心の中で必死に叫ぶも、声なき声が彼の人に届くわけもない。
——嫌だ!嫌だ!嫌だーーーー!!
男がズボンを脱ぐのに手を離したすきに、カミュは男の両手首に自ずから触れた。
「あああ!!」男は悲鳴を上げた。手首から煙が上がり、小さな赤い舌が生える。魔法で出火したのだ。
男はカミュを思い切り振り払うと、奥の間にある飲料用の水甕に手を突っ込んだ。
「何をする、こわっぱ!!」
カミュは口に突っ込まれた雑巾を吐き出すと、手首を拘束していた縄を魔法で焼き切った。早くここから出て助けを呼ばなくてはと、少年は汚れたローブを腕に抱えて、屋外へと飛び出した。
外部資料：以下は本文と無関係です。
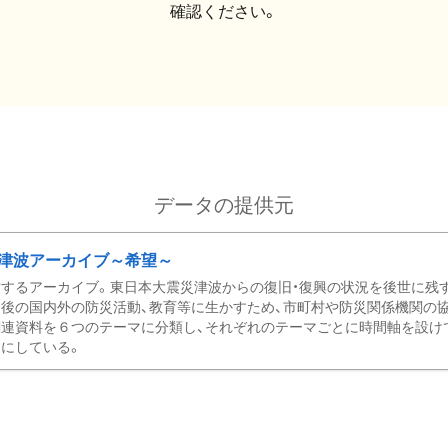
確認ください。
データの提供元
津波アーカイブ～希望～
するアーカイブ。東日本大震災津波からの復旧・復興の状況を後世に残
後の国内外の防災活動、教育等に生かすため、市町村や防災関係機関の
関連資料を６つのテーマに分類し、それぞれのテーマごとに時間軸を設け
にしている。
だだっ広い前庭にはポーチがあり、先ほどはなかった黒い大きな馬車が止まっていた。4頭立ての立派な馬車で、鬣を三つ編みにした漆黒の馬が繋がれている。馬車は豪奢な彫り物が施され、宝石輝石の類がはめ込まれ贅を凝らした造りだったが、貴族の紋章など所有を示すものはなかった。さらに、両脇に6頭の騎馬が待機していて、物々しい雰囲気だった。騎兵と思しき精悍な兵士たちが、学舎の正面玄関を見つめている。
「誰か……誰か……助けて……」カミュは全裸で泣き叫びながら、彼らに助けを求めようと近づいた。己が身を守るため、反射的に権威的なものにすがろうとしたのかもしれない。
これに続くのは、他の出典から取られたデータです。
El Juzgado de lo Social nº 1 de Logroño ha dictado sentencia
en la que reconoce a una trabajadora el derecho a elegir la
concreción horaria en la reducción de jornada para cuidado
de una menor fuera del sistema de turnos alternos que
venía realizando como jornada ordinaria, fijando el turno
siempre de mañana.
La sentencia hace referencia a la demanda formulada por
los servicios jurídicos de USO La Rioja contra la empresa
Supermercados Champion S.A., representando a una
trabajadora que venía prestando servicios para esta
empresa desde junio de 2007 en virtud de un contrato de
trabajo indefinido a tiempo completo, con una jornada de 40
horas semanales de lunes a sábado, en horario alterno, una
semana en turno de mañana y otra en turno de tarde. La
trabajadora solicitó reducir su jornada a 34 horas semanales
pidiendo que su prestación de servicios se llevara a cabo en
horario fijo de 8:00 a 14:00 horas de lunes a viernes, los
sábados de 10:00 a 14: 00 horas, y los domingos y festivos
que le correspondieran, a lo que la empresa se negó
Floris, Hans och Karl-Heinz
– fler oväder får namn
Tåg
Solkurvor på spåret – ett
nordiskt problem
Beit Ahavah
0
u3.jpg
「何奴!?」と、構える兵士たちだったが、少年のあられもない姿を見て驚きつつも失笑した。
「浮浪児か?」「おそらくな」「娼婦かもしれないな」「学生の変装か?」などと、騎兵たちが揶揄していると、一番年配の騎兵が睨みつけた。
「助けて。助けてください。今、門衛の男に……手足を縛られて……」掠れ声で泣きながら訴えるカミュに、リーダー格の騎兵は静かに言った。
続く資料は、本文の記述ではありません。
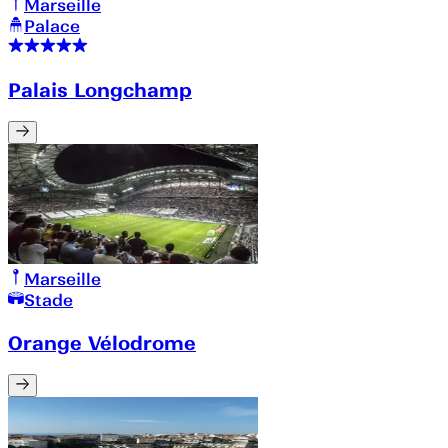
Marseille
Palace
Palais Longchamp
Marseille
Stade
Orange Vélodrome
「我々は尊い方の僕にして、待機を命ぜられている者。貴殿の頼みは聞き入れられません。ましてや、その様な装いではなおのこと。立ち去りなさい。速やかに!」
装いなんて皮肉もいいところだった。何も身に纏っていないのだから。
門衛が出てくる気配はなかった。カミュは通りがかる教師や学生たちのいやらしい視線を浴びることに耐えかねて、ローブで前をひた隠ししながら校門から退散した。